Nel frattempo, mentre la spesa pubblica rimane inadeguata a risollevare un sistema in difficoltà, specialmente per quanto riguarda organici e tempi di attesa per le cure specialistiche, il settore privato continua a prosperare. Nel corso degli anni, sono aumentati i fondi destinati alle strutture sanitarie private convenzionate, come cliniche e centri diagnostici che operano per conto del servizio sanitario nazionale. Secondo i dati del Ministero dell’Economia e delle Finanze, nel 2002 queste strutture ricevevano 14 miliardi di euro per le loro attività, mentre nel 2021 tale cifra è salita a 25 miliardi, sebbene nel 2020 la crescita sia stata interrotta a causa della pandemia. Se consideriamo solo le strutture territoriali accreditate, come laboratori, ambulatori e consultori, e non le cliniche con servizi di ricovero, possiamo notare che nel 2000 rappresentavano il 38,9% dell’offerta sanitaria totale finanziata dallo Stato. Vent’anni dopo, questa percentuale è salita al 58%, come riportato nel rapporto Oasi dell’Università Bocconi. Alcune regioni italiane hanno subito una notevole esternalizzazione delle loro strutture sanitarie: ad esempio, il Piemonte è passato dal 23,9% al 64%, la Lombardia dal 34% al 70%, l’Emilia Romagna dal 31% al 57%, e la Puglia dal 38% al 63%.

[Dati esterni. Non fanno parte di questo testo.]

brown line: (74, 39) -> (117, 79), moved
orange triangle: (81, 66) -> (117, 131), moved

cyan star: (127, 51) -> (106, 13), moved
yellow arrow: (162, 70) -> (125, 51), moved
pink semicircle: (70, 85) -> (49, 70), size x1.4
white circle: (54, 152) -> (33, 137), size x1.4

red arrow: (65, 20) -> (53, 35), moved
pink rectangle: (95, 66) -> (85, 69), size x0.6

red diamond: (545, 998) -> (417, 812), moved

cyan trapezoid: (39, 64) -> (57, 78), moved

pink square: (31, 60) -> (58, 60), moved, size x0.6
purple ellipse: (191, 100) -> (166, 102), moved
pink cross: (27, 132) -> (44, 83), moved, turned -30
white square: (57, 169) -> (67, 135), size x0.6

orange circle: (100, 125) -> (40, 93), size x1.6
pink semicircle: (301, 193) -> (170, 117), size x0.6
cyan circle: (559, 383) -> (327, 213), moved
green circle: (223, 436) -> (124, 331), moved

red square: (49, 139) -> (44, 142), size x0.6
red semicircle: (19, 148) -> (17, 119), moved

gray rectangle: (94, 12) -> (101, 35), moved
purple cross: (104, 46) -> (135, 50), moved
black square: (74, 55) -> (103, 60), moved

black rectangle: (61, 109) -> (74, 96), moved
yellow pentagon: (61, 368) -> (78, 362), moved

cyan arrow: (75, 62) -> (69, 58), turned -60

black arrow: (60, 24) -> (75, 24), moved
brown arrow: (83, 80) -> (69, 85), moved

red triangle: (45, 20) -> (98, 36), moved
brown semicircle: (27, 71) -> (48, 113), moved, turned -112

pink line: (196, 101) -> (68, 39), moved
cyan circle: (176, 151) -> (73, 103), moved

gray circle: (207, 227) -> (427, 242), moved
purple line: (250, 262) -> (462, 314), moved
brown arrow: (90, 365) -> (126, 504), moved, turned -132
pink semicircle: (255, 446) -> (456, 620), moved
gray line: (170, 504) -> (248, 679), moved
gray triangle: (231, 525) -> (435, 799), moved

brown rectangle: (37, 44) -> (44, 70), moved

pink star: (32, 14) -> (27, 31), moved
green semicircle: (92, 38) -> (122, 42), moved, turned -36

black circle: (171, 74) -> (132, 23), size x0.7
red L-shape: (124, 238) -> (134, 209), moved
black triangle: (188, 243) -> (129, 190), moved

I privati non solo beneficiano delle risorse delle aziende sanitarie, ma incassano anche direttamente dai cittadini. Questa spesa, nota come “out of pocket”, rappresenta i pagamenti che gli italiani effettuano di tasca propria per servizi quali risonanze magnetiche, ecografie, visite ginecologiche o pediatriche, anche in regime di intramoenia, con tempi di attesa accettabili rispetto a quelli del settore pubblico, a volte estremamente lunghi. Secondo i dati elaborati dall’Istituto nazionale di statistica (ISTAT) dell’Osservatorio sui consumi privati in sanità dell’Università Bocconi (che tiene conto anche delle spese per le assicurazioni sanitarie), questa spesa privata ammontava a 34,4 miliardi di euro nel 2012 e ha raggiunto i 41 miliardi nel 2021, registrando un aumento del 20% in dieci anni. Di questi, circa 20 miliardi sono spesi dagli italiani per prestazioni specialistiche, compresa l’odontoiatria, mentre altri 15 miliardi sono destinati all’acquisto di farmaci, attrezzature terapeutiche e altri prodotti medici. Vi sono inoltre quasi 6 miliardi di euro destinati a ricoveri ospedalieri o in strutture di lungodegenza, anche se questa voce ha un impatto minore poiché solo pochi possono permettersi interventi chirurgici e degenze nel settore privato. La spesa privata diretta degli italiani testimonia l’incapacità del sistema sanitario pubblico di rispondere adeguatamente alle esigenze di base della popolazione.
È importante notare che i numeri relativi all’attività del settore privato non tengono conto di una fascia significativa di cittadini che non possono permettersi di pagare per prestazioni private. Spesso, di fronte a lunghe attese nel settore pubblico, talvolta dovute anche all’inappropriatezza di numerose prescrizioni, queste persone sono costrette a rinunciare alle cure necessarie. Secondo l’ISTAT, circa 2,5 milioni di italiani si trovano in questa situazione, essendo di fatto esclusi dal sistema sanitario.